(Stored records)
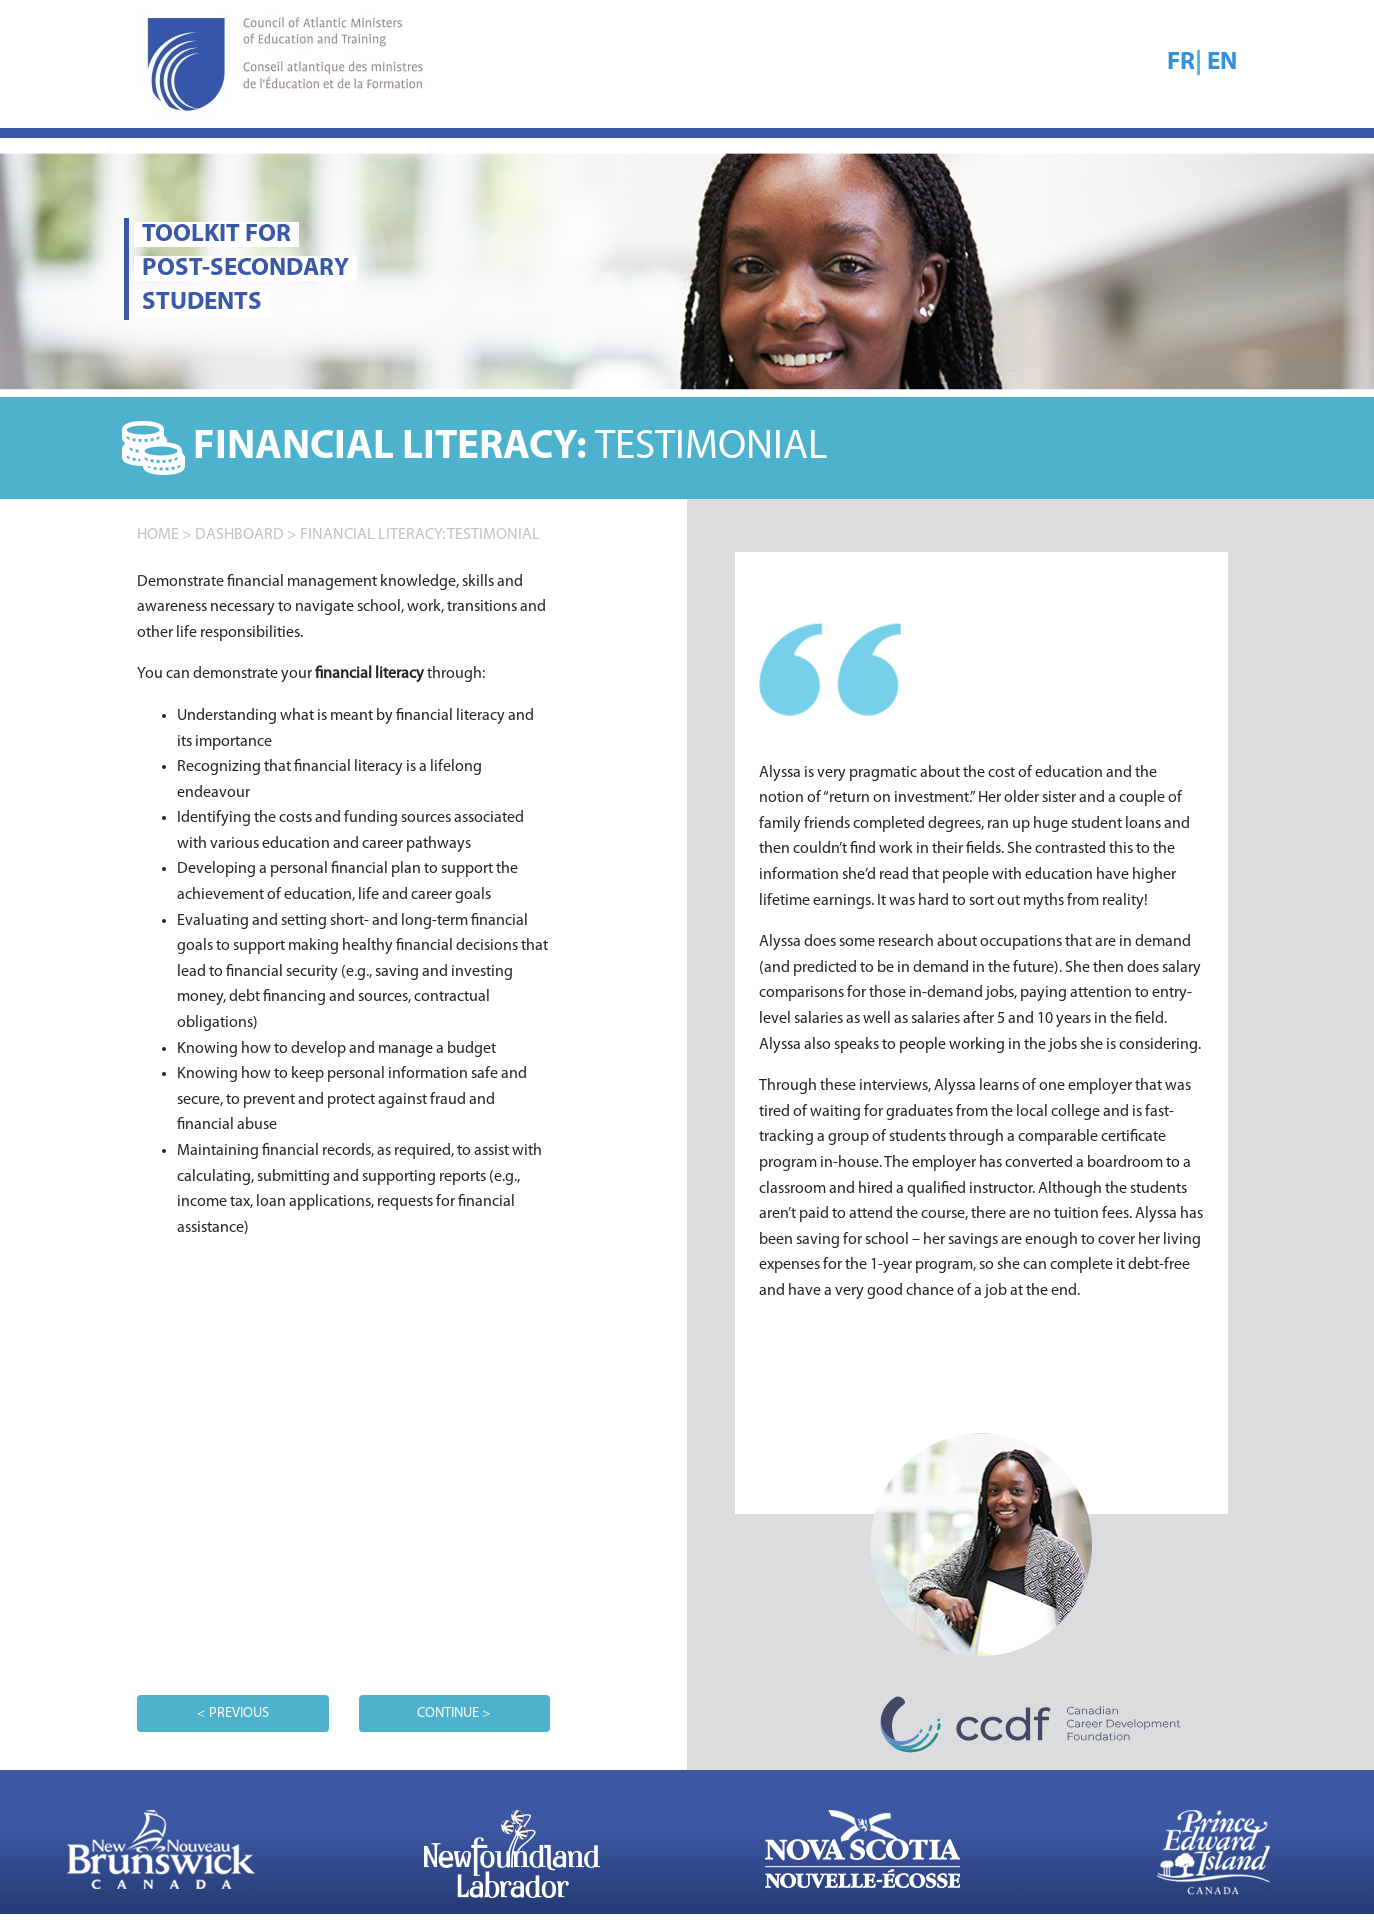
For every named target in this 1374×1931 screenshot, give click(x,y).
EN (1222, 62)
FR (1181, 62)
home (158, 535)
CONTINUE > (454, 1713)
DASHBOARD (239, 535)
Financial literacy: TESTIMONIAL (420, 535)
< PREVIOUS (233, 1713)
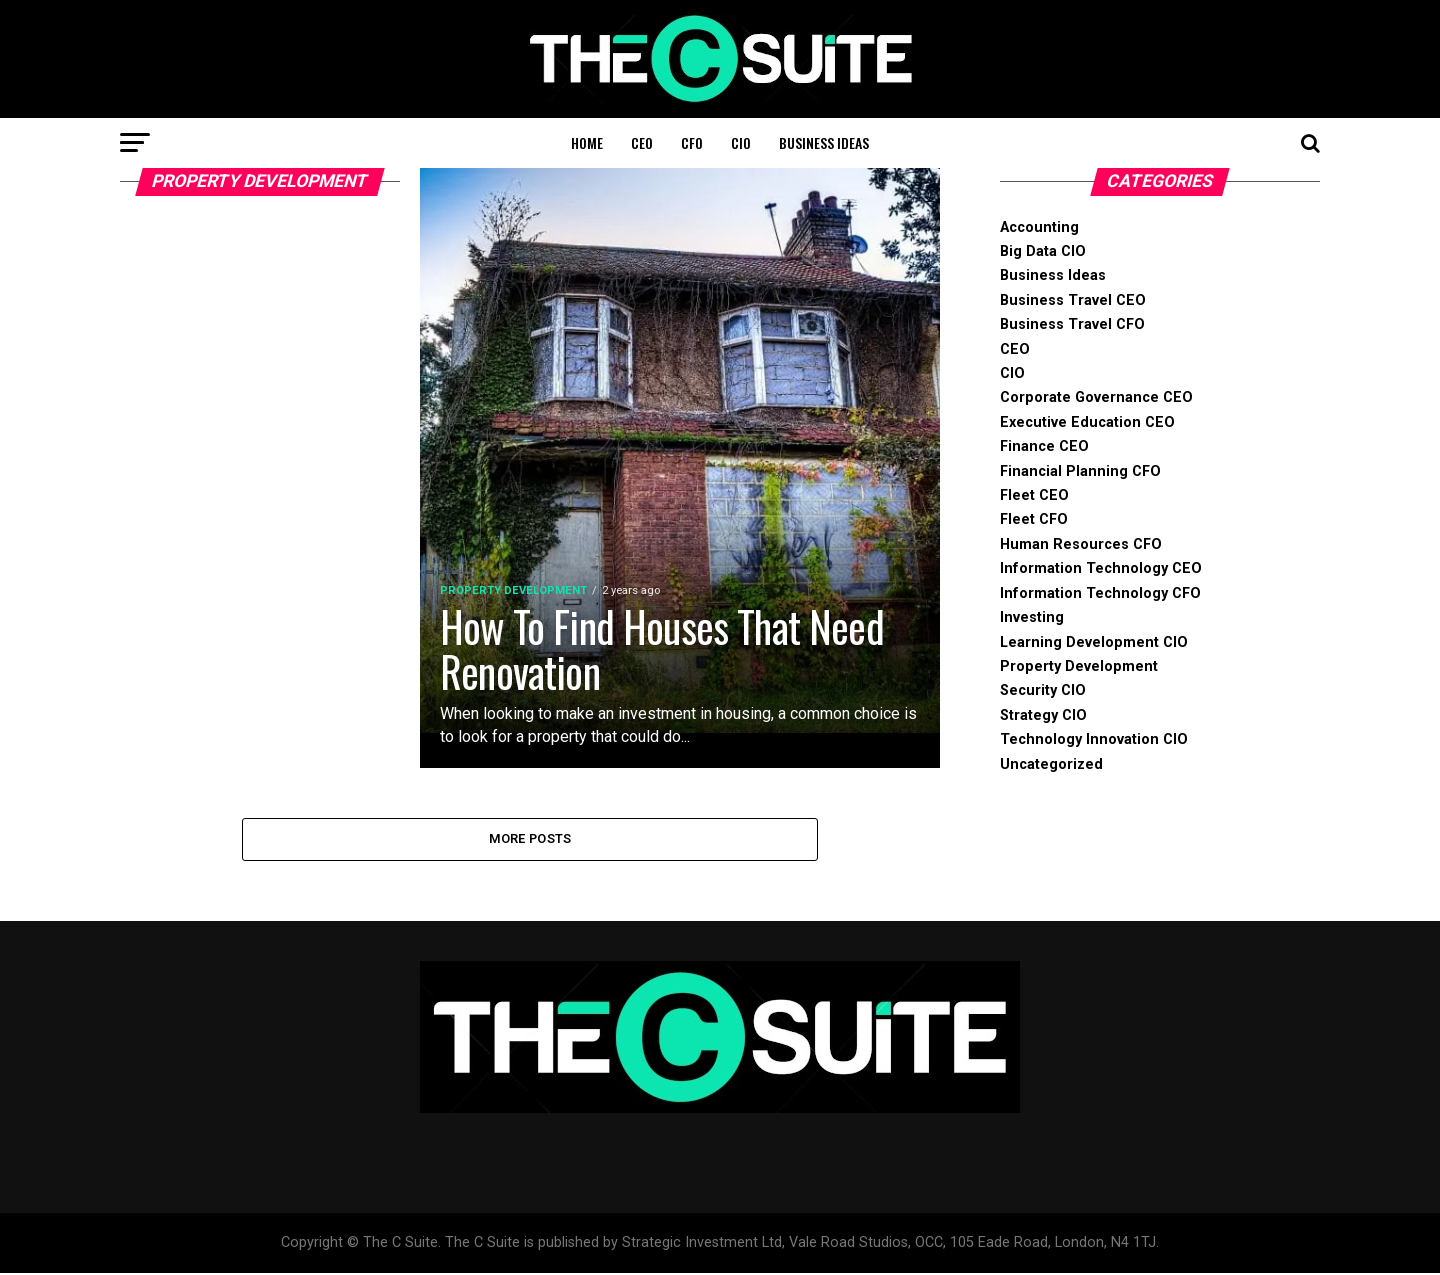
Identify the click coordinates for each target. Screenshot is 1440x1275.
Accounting (1039, 227)
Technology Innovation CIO (1094, 739)
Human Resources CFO (1081, 544)
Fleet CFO (1034, 519)
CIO (741, 142)
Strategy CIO (1043, 715)
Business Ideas (824, 142)
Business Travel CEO (1073, 300)
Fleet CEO (1034, 495)
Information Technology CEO (1101, 568)
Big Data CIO (1043, 251)
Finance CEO (1044, 446)
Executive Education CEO (1087, 422)
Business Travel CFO (1072, 324)
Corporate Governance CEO (1096, 397)
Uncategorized (1051, 764)
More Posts (530, 839)
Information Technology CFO (1100, 593)
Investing (1032, 617)
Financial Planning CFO (1080, 471)
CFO (692, 142)
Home (587, 142)
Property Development (1079, 666)
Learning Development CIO (1094, 642)
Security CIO (1043, 690)
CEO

# Description of the task
Search the entries for the word "Business", then gather every line that has it.

# Response area
Business Ideas (824, 142)
Business Travel CEO (1073, 300)
Business Travel CFO (1072, 324)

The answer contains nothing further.